( Ilustração por João Miguel )
Sete horas da manhã. Marie levantou-se da cama, despiu sua pele de seda, amassada com a noite anterior, inquieta e opaca. Fez sua crônica matinal ainda nua. Sentia-se embriagada, entorpecida, junto a uma sensação de ter dormido não mais que alguns minutos. Foi quando começaram os delírios.
Caminhou até a porta do quarto. Sentiu o odor acre do suor seco impregnado em sua pele. Uma última espiada no quarto e reparou no homem que ainda dormia em sua cama. Adentrou na sala, receosa e tépida, como uma aventureira que entra numa caverna escura e virgem. De repente, uma escada prateada conduz Marie ao andar seguinte, onde há uma porta entreaberta. Nua, ela desliza seus passos sobre os degraus. Hesita em escancarar a porta, então somente bisbilhota pela fresta iluminada o que se encontrava do outro lado.
Viu um homem e uma mulher trocando intensas carícias. O homem está arranhando a pele jovem e rosada, como quem celebra sua presa, seu prêmio, e certifica-se que ninguém mais a possuirá senão ele. A mulher, mesmo que submetida a dolorosas gasturas e arrepios, corre com a ponta dos dedos os ombros e costas, acariciando-o terna e amavelmente. Marie ao ver aquela cena sentiu vibrar seu ventre. Algo borbulhava no interior de sua barriga. Foi quando teve a certeza de que estava grávida.
Então todo o sólido chão desfez-se. Sentiu uma levitação que a empurrou contra a porta, caindo num precipício impalpável que se aprofundava num chão de luz clara e ofuscante. Só quando o brilho prateado diminuiu ela pôde ver a cena mais estrondosa de sua vida: duas pessoas em volta de uma cama antiga, contemplando uma mulher dando a luz a uma criatura que, mesmo sem nunca tê-la visto, Marie sabia ser seu filho. Estranhamente essas duas pessoas apenas olhavam e não ofereciam nenhuma ajuda, enquanto a mulher, berrando de agonia, paria seu fruto já maduro. Marie começou a chorar, a rezar e chorar mais, desejando que todo aquele parto se abreviasse para que ela pudesse protejer seu filho, mas sua cabeça e membros pesavam uma tonelada e ela não conseguia se mover.

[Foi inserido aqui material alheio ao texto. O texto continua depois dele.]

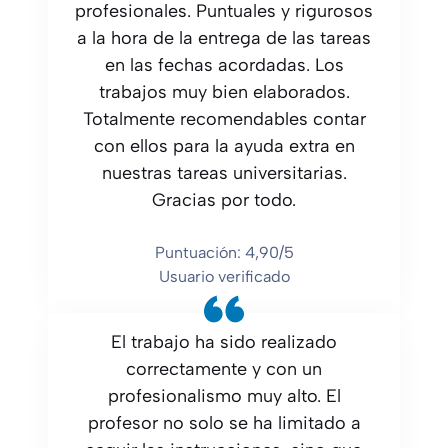
profesionales. Puntuales y rigurosos
a la hora de la entrega de las tareas
en las fechas acordadas. Los
trabajos muy bien elaborados.
Totalmente recomendables contar
con ellos para la ayuda extra en
nuestras tareas universitarias.
Gracias por todo.
Puntuación: 4,90/5
Usuario verificado
El trabajo ha sido realizado
correctamente y con un
profesionalismo muy alto. El
profesor no solo se ha limitado a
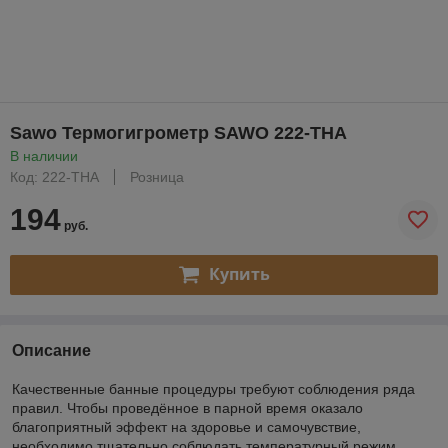
Sawo Термогигрометр SAWO 222-THА
В наличии
Код: 222-THА
Розница
194
руб.
Купить
Описание
Качественные банные процедуры требуют соблюдения ряда
правил. Чтобы проведённое в парной время оказало
благоприятный эффект на здоровье и самочувствие,
необходимо тщательно соблюдать температурный режим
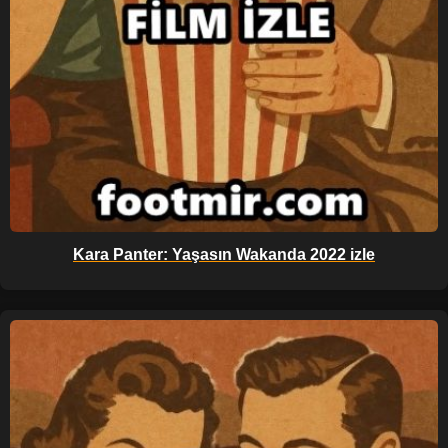
Kara Panter: Yaşasın Wakanda 2022 izle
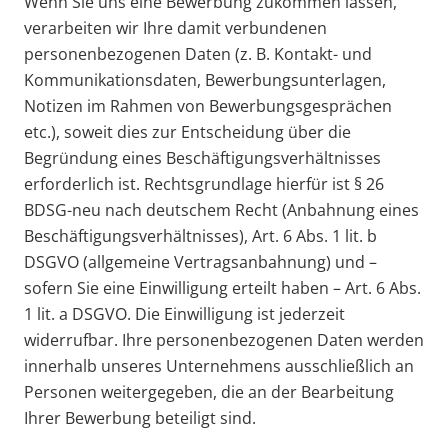
Wenn Sie uns eine Bewerbung zukommen lassen,
verarbeiten wir Ihre damit verbundenen
personenbezogenen Daten (z. B. Kontakt- und
Kommunikationsdaten, Bewerbungsunterlagen,
Notizen im Rahmen von Bewerbungsgesprächen
etc.), soweit dies zur Entscheidung über die
Begründung eines Beschäftigungsverhältnisses
erforderlich ist. Rechtsgrundlage hierfür ist § 26
BDSG-neu nach deutschem Recht (Anbahnung eines
Beschäftigungsverhältnisses), Art. 6 Abs. 1 lit. b
DSGVO (allgemeine Vertragsanbahnung) und –
sofern Sie eine Einwilligung erteilt haben – Art. 6 Abs.
1 lit. a DSGVO. Die Einwilligung ist jederzeit
widerrufbar. Ihre personenbezogenen Daten werden
innerhalb unseres Unternehmens ausschließlich an
Personen weitergegeben, die an der Bearbeitung
Ihrer Bewerbung beteiligt sind.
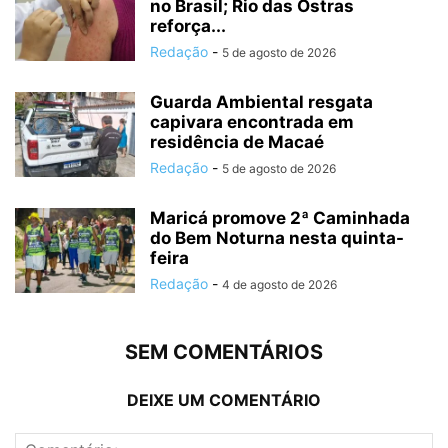
no Brasil; Rio das Ostras
reforça...
Redação
-
5 de agosto de 2026
Guarda Ambiental resgata
capivara encontrada em
residência de Macaé
Redação
-
5 de agosto de 2026
Maricá promove 2ª Caminhada
do Bem Noturna nesta quinta-
feira
Redação
-
4 de agosto de 2026
SEM COMENTÁRIOS
DEIXE UM COMENTÁRIO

Foi quando a mulher soltou seu último suspiro e forçou a criança para fora de seu corpo, expelindo-a numa bacia posta entre suas pernas. Nesse momento um dos dois que estavam observando adianta-se e com uma faca, de aspecto bruto e enferrujado, corta o cordão umbilical em dois pontos distintos, um perto do umbigo da criança e outro já na saída do corpo da mulher. O outro expectador, antes imóvel, também se adianta e toma o recém-nascido em seus braços. Embrulha-o num lenço negro de seda, enquanto o outro estende o fragmento de cordão umbilical e entrega-o a mãe, que o recebe apavorada. Os dois viram as costas e desaparecem na escuridão.

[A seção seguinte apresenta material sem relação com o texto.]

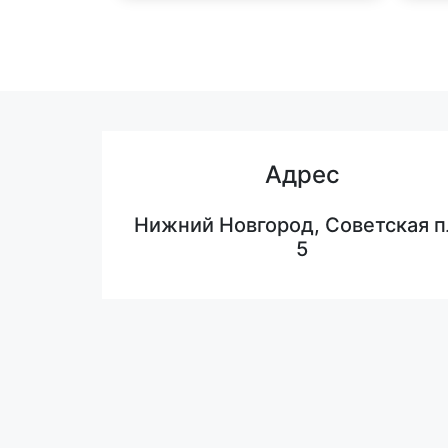
Адрес
Нижний Новгород, Советская п
5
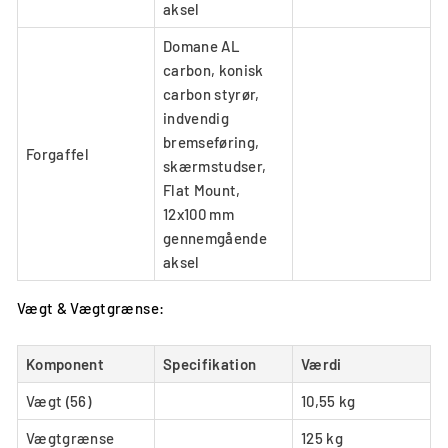
aksel
Domane AL
carbon, konisk
carbon styrør,
indvendig
bremseføring,
Forgaffel
skærmstudser,
Flat Mount,
12x100 mm
gennemgående
aksel
Vægt & Vægtgrænse:
Komponent
Specifikation
Værdi
Vægt (56)
10,55 kg
Vægtgrænse
125 kg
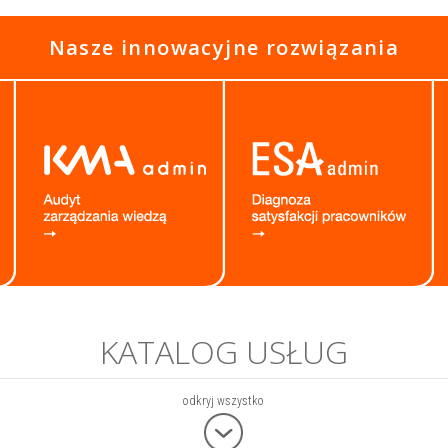
Nasze innowacyjne rozwiązania
KATALOG USŁUG
odkryj wszystko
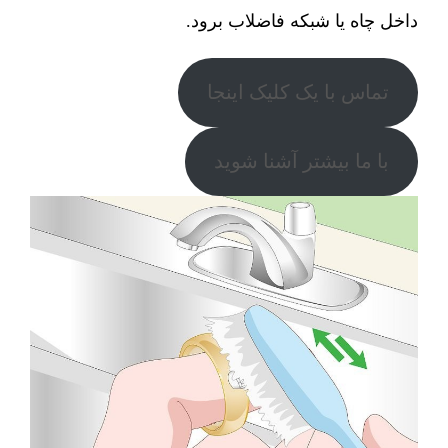
داخل چاه یا شبکه فاضلاب برود.
تماس با یک کلیک اینجا
با ما بیشتر آشنا شوید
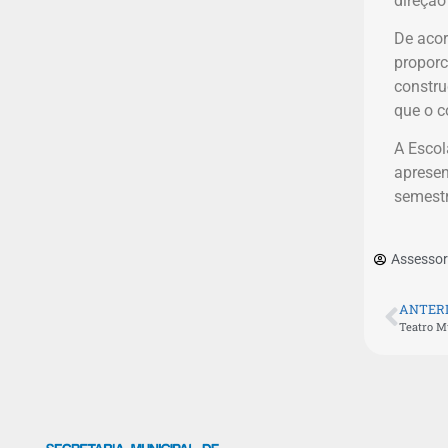
direção
De acor
proporc
constru
que o c
A Escol
apresen
semestr
Assessor
ANTER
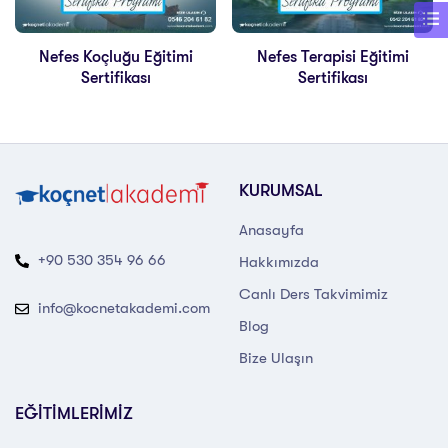
Nefes Koçluğu Eğitimi
Nefes Terapisi Eğitimi
Sertifikası
Sertifikası
KURUMSAL
Anasayfa
+90 530 354 96 66
Hakkımızda
Canlı Ders Takvimimiz
info@kocnetakademi.com
Blog
Bize Ulaşın
EĞİTİMLERİMİZ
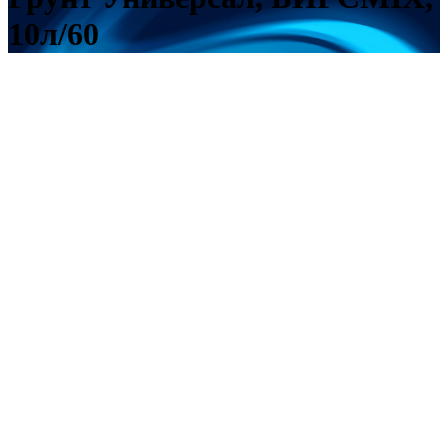
10л/60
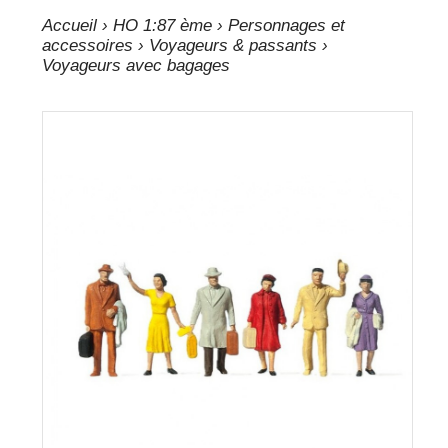
Accueil
›
HO 1:87 ème
›
Personnages et
accessoires
›
Voyageurs & passants
›
Voyageurs avec bagages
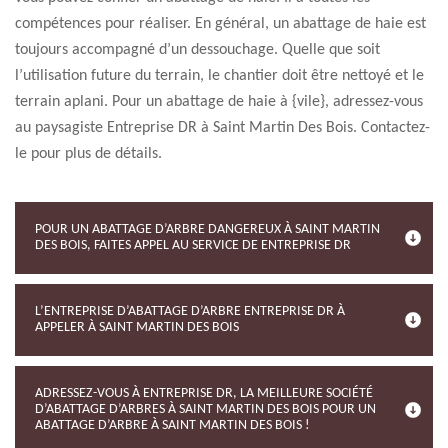
compétences pour réaliser. En général, un abattage de haie est
toujours accompagné d’un dessouchage. Quelle que soit
l’utilisation future du terrain, le chantier doit être nettoyé et le
terrain aplani. Pour un abattage de haie à {vile}, adressez-vous
au paysagiste Entreprise DR à Saint Martin Des Bois. Contactez-
le pour plus de détails.
POUR UN ABATTAGE D’ARBRE DANGEREUX À SAINT MARTIN
DES BOIS, FAITES APPEL AU SERVICE DE ENTREPRISE DR
L’ENTREPRISE D’ABATTAGE D’ARBRE ENTREPRISE DR À
APPELER À SAINT MARTIN DES BOIS
ADRESSEZ-VOUS À ENTREPRISE DR, LA MEILLEURE SOCIÉTÉ
D’ABATTAGE D’ARBRES À SAINT MARTIN DES BOIS POUR UN
ABATTAGE D’ARBRE À SAINT MARTIN DES BOIS !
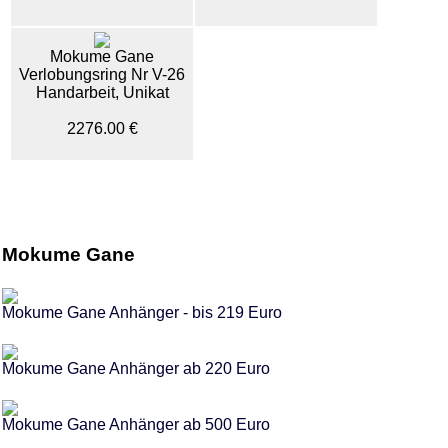
Mokume Gane
Verlobungsring Nr V-26
Handarbeit, Unikat
2276.00 €
Mokume Gane
Mokume Gane Anhänger - bis 219 Euro
Mokume Gane Anhänger ab 220 Euro
Mokume Gane Anhänger ab 500 Euro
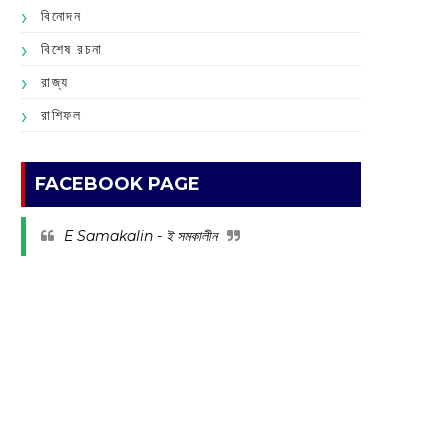
বিনোদন
বিশেষ রচনা
রাজ্য
রাশিফল
FACEBOOK PAGE
E Samakalin - ই সমকালীন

A mulher na cama permaneceu congelada em sua expressão de horror. Marie gritou. Gritou desesperadamente. Gritou com o cerne da intenção desesperada e entristecida. Sangue jorrou em suas pernas. O mundo começou a silenciar. Marie agora gritava em silêncio, alguém excluiu o som de sua voz do mundo. Piscou os olhos para derramar as lágrimas acumuladas e baque! Estava deitada em sua cama novamente! O relógio de cabeceira marcava exatamente seis horas e cinqüenta e nove minutos. Ela retomou a consciência. Deu um gemido baixo a fim de atestar se sua voz ainda existia. Ao seu lado ainda dormia o mesmo homem que enxergava em seu sonho, por entre a fresta da porta entreaberta. Apaziguou-se. Mais um olhar ao homem e sorriu discretamente. Sentiu o ventre vibrar.